Wendy, claret pouring out of a gash on her forehead, shouted from the ground: “I didn’t! Peter did ….he’s an informer!”

Distant sirens sounded. Tink hesitated, distracted.

Wendy went for her concealed tazer.

And the shotgun boomed…
 
The Un-Bear-able Truth About Her Parents...


Foundling, hair of gold, not blood-red or midnight. Alabaster skin often blood-red, for dark elves answer insults that way.

She worked the kitchens at McDarkElfs.

Three bears ... or were they? Their troll burgers were too hot, too cold, or just a fright.

With cursed carving knife and +3 spatula, Goldilocks bathed in her kin’s high elf shapechanger blood.

Her hair remained blood-red forever. Goldilocks was glad some sins never wash out.
 
“Hell Hath No Fury Like a Woman Scorned.”

Martha Miller “humphed” angrily as she read her cousin’s story. It didn’t take a genius to know it was about her. Cousin idiot’s fairy tale showed her succeeding through luck, magic, and a braggart father. Her success was because of none of those. Millersville’s prosperous weaving business had came through her hard work and intelligence. Rage twisted her face. Cousin idiot’s name might be Grim, but she’d use her stilts to rumple his skin.
 
There's No Kissing


“Once there was a girl--”

“A princess like me?”

“Not quite. She was a working girl, who lived in a Hollywood penthouse apartment. But she had dreams.”

“A handsome stable boy?”

“Errr, not exactly. And just which... never mind. No, she wanted the fairy tale. One day, a handsome businessman was lost, and she rescued him. And he said, 'Come on, baby, I'll put you up in a great condo.'”

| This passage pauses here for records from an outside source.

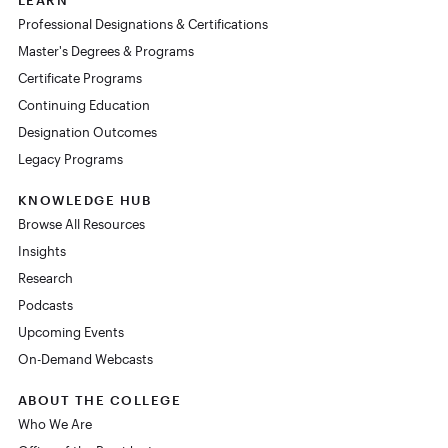
Professional Designations & Certifications
Master's Degrees & Programs
Certificate Programs
Continuing Education
Designation Outcomes
Legacy Programs
KNOWLEDGE HUB
Browse All Resources
Insights
Research
Podcasts
Upcoming Events
On-Demand Webcasts
ABOUT THE COLLEGE
Who We Are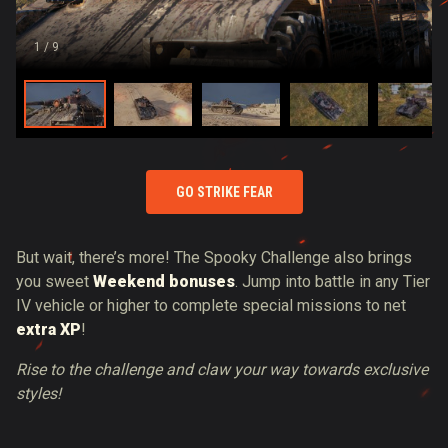
1
/ 9
GO STRIKE FEAR
But wait, there’s more! The Spooky Challenge also brings
you sweet
Weekend bonuses
. Jump into battle in any Tier
IV vehicle or higher to complete special missions to net
extra XP
!
Rise to the challenge and claw your way towards exclusive
styles!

*sigh* “Now that's true love.”
 
From The Huff-Puffington Post


In local news, city officials have demolished two eco-friendly homes for being in contravention of Buildings Control Codes.

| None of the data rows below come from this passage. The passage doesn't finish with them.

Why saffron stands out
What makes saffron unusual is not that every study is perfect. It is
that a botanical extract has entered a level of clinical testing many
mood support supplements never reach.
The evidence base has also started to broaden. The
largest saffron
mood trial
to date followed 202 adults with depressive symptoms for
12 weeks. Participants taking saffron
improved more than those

The owners, two of the Hogg triplets, have apparently disappeared. City Mayor, Mr BB Woolf, who was said to be “Fed up” with the brothers, has now pronounced himself “Well satisfied.”

Rumours that Mr “Brick” Hogg would be prosecuted for infringements of zoning laws were dismissed. Said Mr Woolf: “I wouldn’t waste my breath on the swine.”